EXTRACTED ENTRIES:
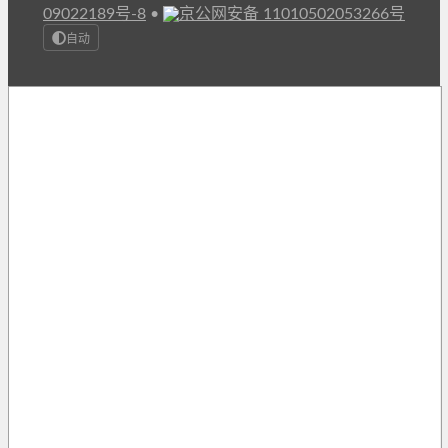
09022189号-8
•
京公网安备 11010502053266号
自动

...

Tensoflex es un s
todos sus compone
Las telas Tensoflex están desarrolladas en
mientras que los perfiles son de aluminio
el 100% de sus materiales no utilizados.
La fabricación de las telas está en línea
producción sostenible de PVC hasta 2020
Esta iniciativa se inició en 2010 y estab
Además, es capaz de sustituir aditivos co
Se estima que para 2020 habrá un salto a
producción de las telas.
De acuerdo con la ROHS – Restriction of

ACTION ITEM: If a line in the data above contains the string "telas", count it; then state only the total.

ANSWER SPACE: 3